We disagree. The description below contemplates the acquisition of 100% of two entities; the fact that there are multiple sellers does not factor into the analysis here (other than potentially with regards to Rule 801.30).

  • If A, Inc., is just a holding company for the interests in C, LLC, Buyer should look at the transaction as the acquisition of 100% of C, LLC.
  • If A, Inc., holds additional assets, Buyer should look at the transaction as two acquisitions: one for the acquisition of 100% of A, Inc., and one for the secondary acquisition of 100% of C, LLC.

Best regards,

Kristin

Question

From: Shaffer, Kristin <kshaffer@ftc.gov>
Sent: Tuesday, February 1, 2022 9:54:24 AM (UTC-05:00) Eastern Time (US & Canada)
To: [Redacted]
Cc: [Redacted]
Subject: RE: Question regarding Size of Transaction

[Redacted]

We disagree. The description below contemplates the acquisition of 100% of two entities; the fact that there are multiple sellers does not factor into the analysis here (other than potentially with regards to Rule 801.30).

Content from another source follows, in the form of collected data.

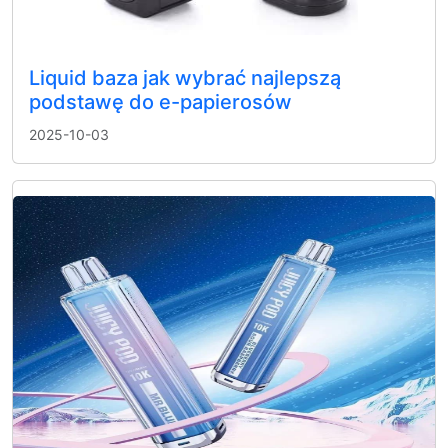
Liquid baza jak wybrać najlepszą
podstawę do e-papierosów
2025-10-03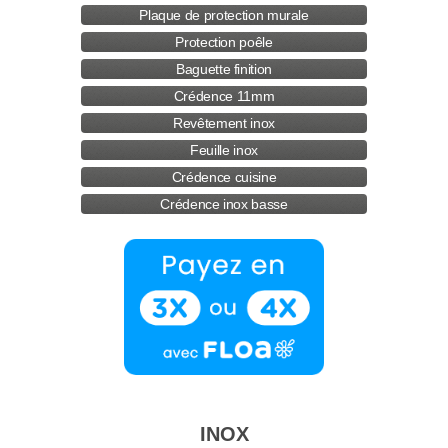
Plaque de protection murale
Protection poêle
Baguette finition
Crédence 11mm
Revêtement inox
Feuille inox
Crédence cuisine
Crédence inox basse
INOX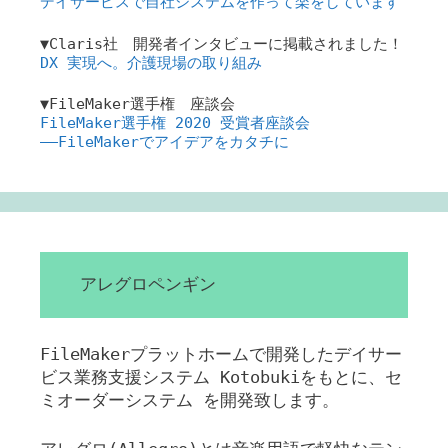
デイサービスで自社システムを作って楽をしています
▼Claris社 開発者インタビューに掲載されました！
DX 実現へ。介護現場の取り組み
▼FileMaker選手権 座談会
FileMaker選手権 2020 受賞者座談会
――FileMakerでアイデアをカタチに
アレグロペンギン
FileMakerプラットホームで開発したデイサー
ビス業務支援システム Kotobukiをもとに、セ
ミオーダーシステム を開発致します。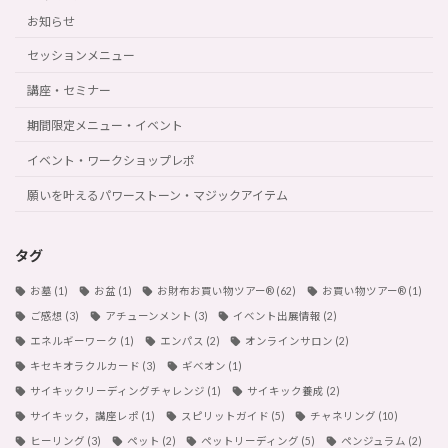
お知らせ
セッションメニュー
講座・セミナー
期間限定メニュー・イベント
イベント・ワークショップレポ
願いを叶えるパワーストーン・マジックアイテム
タグ
お墓
(1)
お盆
(1)
お財布お買い物ツアー®︎
(62)
お買い物ツアー®︎
(1)
ご感想
(3)
アチューンメント
(3)
イベント出展情報
(2)
エネルギーワーク
(1)
エンパス
(2)
オンラインサロン
(2)
キセキオラクルカード
(3)
ギベオン
(1)
サイキックリーディングチャレンジ
(1)
サイキック養成
(2)
サイキック，講座レポ
(1)
スピリットガイド
(5)
チャネリング
(10)
ヒーリング
(3)
ペット
(2)
ペットリーディング
(5)
ペンジュラム
(2)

  • If A, Inc., is just a holding company for the interests in C, LLC, Buyer should look at the transaction as the acquisition of 100% of C, LLC.
  • If A, Inc., holds additional assets, Buyer should look at the transaction as two acquisitions: one for the acquisition of 100% of A, Inc., and one for the secondary acquisition of 100% of C, LLC.

Best regards,

Kristin

From: [Redacted]
Sent: Monday, January 31, 2022 2:50 PM
To: HSRHelp <HSRHelp@ftc.gov>
Cc: [Redacted]
Subject: Question regarding Size of Transaction

Dear PNO,

I’m writing to confirm the proper calculation of size of transaction for HSR purposes. Please note that the total price to be paid by the buyer has been determined.

Relevant companies and their ownership structure at the time of acquisition:

A, Inc., which holds 60% of C, LLC

C, LLC – 60% owned by A and 40% owned by minority investors B, C, D, E, F, and G

  • A-G all have different UPEs; approx. 10% of A's voting securities are held by a different UPE (H) than the holder of the majority of A's voting securities.

In the proposed transaction, buyer will directly acquire:

(1) 100% of the securities (voting and non-voting) of A; and

(2) the 40% of C held by B-G via a merger by a merger sub with C

The acquisitions will occur simultaneously. C holds additional subsidiaries that will be acquired indirectly.

Because control of C will be obtained indirectly through the buyer’s acquisition of A, the size of transaction for HSR purposes is the acquisition price for the voting securities of A. The acquisition price for the separate acquisition of 40% of C from minority holders B-G would not be added to the size of transaction, as the value of the controlling interest in C is reflected in the purchase price for the voting securities of A, and the acquisition of a non-controlling interest in a non-corporate entity is not reportable under HSR. Additionally, the acquisition price for the 10% of voting securities of A sold by H is below the HSR reporting threshold and would therefore not be added to the size of transaction.

Please advise if you agree. Thank you.